JULIO POMAR, defendant-appellant.
G.R. No. L-22008
November 3, 1924


The accused being the manager and person in charge of La Flor de la Isabela, a tobacco factory pertaining to La Campania General de Tabacos de Filipinas, a corporation duly authorized to transact business and the petitioner Macaria Fajardo, whom he granted vacation leave which began on the 16th d,y of July, 1923, by reason of her pregnancy, did then and there willfully, unlawfully, and feloniously fail and refuse to pay to said woman the sum of eighty pesos (P80), Philippine currency, to which she was entitled as her regular wages corresponding to thirty days before and thirty days after her delivery and confinement which took place on the 12th day of August, 1923, despite and over the demands made by her, the said Macaria Fajardo, upon said accused, to do so.

To said complaint, the defendant contended that the provisions of said Act No. 3071, upon which the complaint was based were illegal, unconstitutional and void.

The lower court, found the defendant guilty of the alleged offense described in the complaint, and sentenced him to pay a fine of P50, in accordance with the provisions of section 15 of said Act, to suffer subsidiary imprisonment in case of insolvency, and to pay the costs.

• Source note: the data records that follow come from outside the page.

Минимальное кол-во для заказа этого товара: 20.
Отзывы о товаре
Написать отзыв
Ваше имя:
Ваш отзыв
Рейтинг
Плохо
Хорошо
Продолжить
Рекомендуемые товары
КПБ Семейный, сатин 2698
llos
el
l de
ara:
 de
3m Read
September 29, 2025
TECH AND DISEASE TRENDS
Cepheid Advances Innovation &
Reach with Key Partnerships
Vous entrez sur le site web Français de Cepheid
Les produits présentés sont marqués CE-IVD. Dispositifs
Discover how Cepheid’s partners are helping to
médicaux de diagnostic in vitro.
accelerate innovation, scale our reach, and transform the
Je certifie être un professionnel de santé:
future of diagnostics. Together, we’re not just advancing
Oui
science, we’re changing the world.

From that sentence the defendant appealed, and now makes the following assignments of error: That the court erred in overruling the demurrer; in convicting him of the crime charged in the information; and in not declaring section 13 of Act No. 3071, unconstitutional.

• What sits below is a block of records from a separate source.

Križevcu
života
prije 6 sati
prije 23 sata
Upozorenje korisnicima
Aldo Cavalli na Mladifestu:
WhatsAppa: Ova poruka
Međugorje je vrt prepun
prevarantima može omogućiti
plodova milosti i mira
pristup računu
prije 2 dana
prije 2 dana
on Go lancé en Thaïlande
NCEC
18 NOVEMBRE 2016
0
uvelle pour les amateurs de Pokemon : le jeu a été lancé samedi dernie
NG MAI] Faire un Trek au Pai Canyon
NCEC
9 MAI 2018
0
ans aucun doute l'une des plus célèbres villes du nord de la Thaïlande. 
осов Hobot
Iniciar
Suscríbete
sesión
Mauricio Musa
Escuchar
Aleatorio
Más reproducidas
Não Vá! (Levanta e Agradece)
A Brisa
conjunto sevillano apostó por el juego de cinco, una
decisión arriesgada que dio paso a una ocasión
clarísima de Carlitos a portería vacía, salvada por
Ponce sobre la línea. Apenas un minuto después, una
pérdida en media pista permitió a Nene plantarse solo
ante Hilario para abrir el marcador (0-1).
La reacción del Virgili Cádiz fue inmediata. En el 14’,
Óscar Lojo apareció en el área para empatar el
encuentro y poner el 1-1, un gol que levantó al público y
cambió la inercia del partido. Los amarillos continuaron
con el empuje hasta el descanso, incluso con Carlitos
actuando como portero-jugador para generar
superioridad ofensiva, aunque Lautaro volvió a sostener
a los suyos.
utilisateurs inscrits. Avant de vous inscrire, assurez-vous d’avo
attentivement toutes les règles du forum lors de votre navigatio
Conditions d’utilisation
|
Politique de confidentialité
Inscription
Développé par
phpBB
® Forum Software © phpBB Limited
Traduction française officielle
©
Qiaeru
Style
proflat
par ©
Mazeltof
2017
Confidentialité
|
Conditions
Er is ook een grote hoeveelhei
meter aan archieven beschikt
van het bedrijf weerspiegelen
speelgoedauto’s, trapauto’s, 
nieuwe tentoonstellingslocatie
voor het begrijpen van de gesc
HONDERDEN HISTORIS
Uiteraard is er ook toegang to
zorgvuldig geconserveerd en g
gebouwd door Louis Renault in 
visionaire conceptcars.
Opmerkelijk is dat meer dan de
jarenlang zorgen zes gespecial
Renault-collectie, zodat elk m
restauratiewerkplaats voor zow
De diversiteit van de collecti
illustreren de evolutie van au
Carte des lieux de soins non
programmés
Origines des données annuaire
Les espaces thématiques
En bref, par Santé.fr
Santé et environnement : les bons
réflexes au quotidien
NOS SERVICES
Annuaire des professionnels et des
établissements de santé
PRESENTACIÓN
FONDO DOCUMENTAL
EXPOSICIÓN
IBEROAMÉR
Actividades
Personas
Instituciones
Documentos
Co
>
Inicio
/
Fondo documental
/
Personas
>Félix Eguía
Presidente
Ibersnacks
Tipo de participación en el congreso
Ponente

Whether or not the provisions of sections 13 and 15 of Act No. 3071 are a reasonable and lawful exercise of the police power of the state


Said section 13 was enacted by the Legislature of the Philippine Islands in the exercise of its supposed police power, with the praiseworthy purpose of safeguarding the health of pregnant women laborers in "factory, shop or place of labor of any description," and of insuring to them, to a certain extent, reasonable support for one month before and one month after their delivery.

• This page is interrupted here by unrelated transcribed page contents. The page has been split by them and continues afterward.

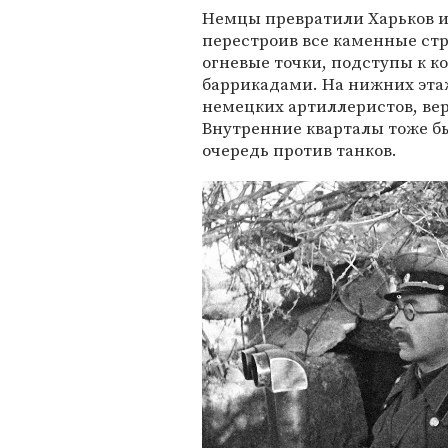
Немцы превратили Харьков и
перестроив все каменные стр
огневые точки, подступы к 
баррикадами. На нижних эта
немецких артиллеристов, ве
Внутренние кварталы тоже бы
очередь против танков.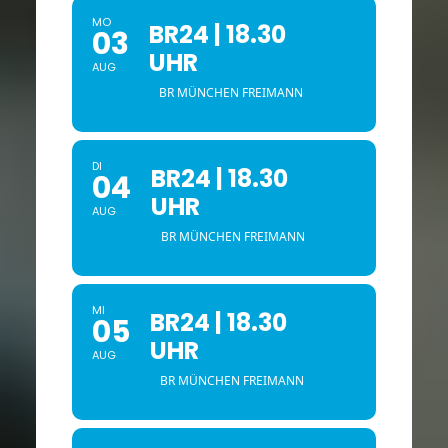
MO
BR24 | 18.30
03
UHR
AUG
BR MÜNCHEN FREIMANN
DI
BR24 | 18.30
04
UHR
AUG
BR MÜNCHEN FREIMANN
MI
BR24 | 18.30
05
UHR
AUG
BR MÜNCHEN FREIMANN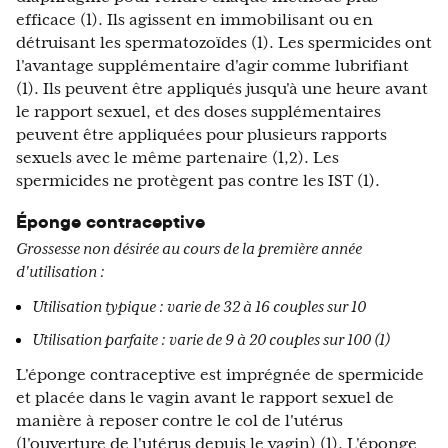
efficace (1). Ils agissent en immobilisant ou en
détruisant les spermatozoïdes (1). Les spermicides ont
l'avantage supplémentaire d'agir comme lubrifiant
(1). Ils peuvent être appliqués jusqu'à une heure avant
le rapport sexuel, et des doses supplémentaires
peuvent être appliquées pour plusieurs rapports
sexuels avec le même partenaire (1,2). Les
spermicides ne protègent pas contre les IST (1).
Éponge contraceptive
Grossesse non désirée au cours de la première année
d'utilisation :
Utilisation typique : varie de 32 à 16 couples sur 10
Utilisation parfaite : varie de 9 à 20 couples sur 100 (1)
L'éponge contraceptive est imprégnée de spermicide
et placée dans le vagin avant le rapport sexuel de
manière à reposer contre le col de l'utérus
(l'ouverture de l'utérus depuis le vagin) (1). L'éponge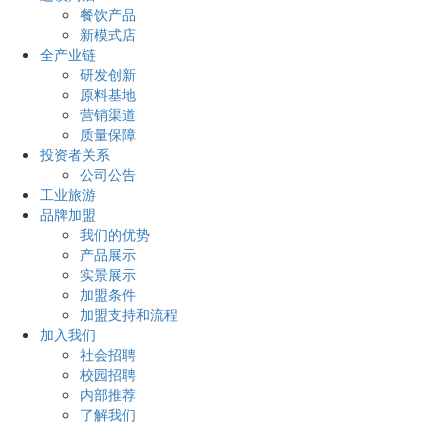
餐饮产品
新模式店
全产业链
研发创新
原料基地
营销渠道
质量保障
投资者关系
公司公告
工业旅游
品牌加盟
我们的优势
产品展示
实景展示
加盟条件
加盟支持和流程
加入我们
社会招聘
校园招聘
内部推荐
了解我们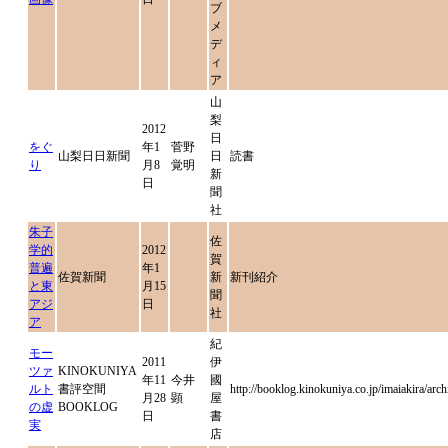
ブ
メ
デ
ィ
ア
山
梨
2012
日
をぐ
年1
菅野
山梨日日新聞
日
読書
り
月8
覚明
新
日
聞
社
朱子
佐
学的
2012
賀
普遍
年1
佐賀新聞
新
新刊紹介
と東
月15
聞
アジ
日
社
ア
紀
モー
2011
伊
ツァ
KINOKUNIYA
年11
今井
國
ルト
書評空間
http://booklog.kinokuniya.co.jp/imaiakira/arc
月28
顕
屋
の虚
BOOKLOG
日
書
実
店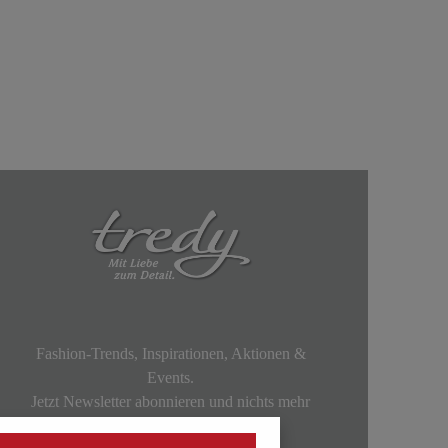
Fashion-Trends, Inspirationen, Aktionen &
Events.
Jetzt Newsletter abonnieren und nichts mehr
verpassen!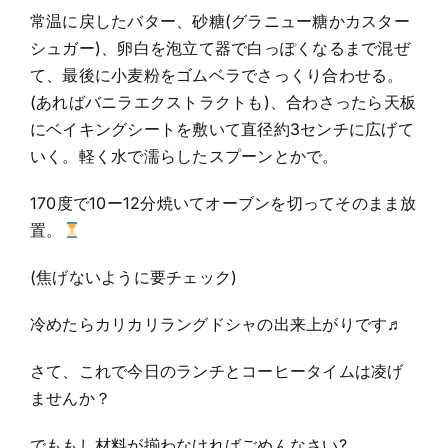
常温に戻したバター、砂糖(グラニュー糖かカスター
シュガー)、卵白を泡立て器で白っぽくなるまで混ぜ
て、最後に小麦粉をゴムベラでさっくり合わせる。
(あればバニラエクストラクトも)、合わさったら天板
にベイキングシートを敷いて直径約3センチに広げて
いく。軽く水で濡らしたスプーンとかで。
170度で10ー12分焼いてオーブンを切ってそのまま放
置。
(焦げないように要チェック)
冷めたらカリカリラングドシャの出来上がりです♬
さて、これで今日のランチとコーヒータイムは凌げ
ませんか？
でももし材料が揃わなければごめんなさい?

The statute now under consideration is attacked upon the ground that it authorizes an unconstitutional interference with the freedom of contract including within the guarantees of the due process clause of the 5th Amendment. That the right to contract about one's affairs is a part of the liberty of the individual protected by this clause is settled by the decision of this court, and is no longer open to question. The law takes account of the necessities of only one party to the contract. It ignores the necessities of the employer by compelling him to pay not less than a certain sum, not only whether the employee is capable of earning it, but irrespective of the ability of his business to sustain the burden, generously leaving him, of course, the privilege of abandoning his business as an alternative for going on at a loss. Liberty includes not only the right to labor, but to refuse to labor, and, consequently, the right to contract to labor or for labor, and to terminate such contracts, and to refuse to make such contracts.. Hence, we are of the opinion that this Act contravenes those provisions of the state and Federal constitutions, which guarantee that no person shall be deprived of life, liberty or property without due process of law.

Clearly, therefore, the law has deprived, every person, firm, or corporation owning or managing a factory, shop or place of labor of any description within the Philippine Islands, of his right to enter into contracts of employment upon such terms as he and the employee may agree upon. The law creates a term in every such contract, without the consent of the parties. Such persons are, therefore, deprived of their liberty to contract. The constitution of the Philippine Islands guarantees to every citizen his liberty and one of his liberties is the liberty to contract. It has been decided in a long line of decisions of the Supreme Court of the United States, that the right to contract about one's affairs is a part of the liberty of the individual, protected by the "due process of law" clause of the constitution. The rule in this jurisdiction is, that the contracting parties may establish any agreements, terms, and conditions they may deem advisable, provided they are not contrary to law, morals or public policy. (Art. 1255, Civil Code.)

For all of the foregoing reasons, we are fully persuaded, under the facts and the law, that the provisions of section 13, of Act No. 3071 of the Philippine Legislature, are unconstitutional and void, in that they violate and are contrary to the provisions of the first paragraph of section 3 of the Act of Congress of the United States of August 29, 1916. (Vol. 12, Public Laws, p. 238.)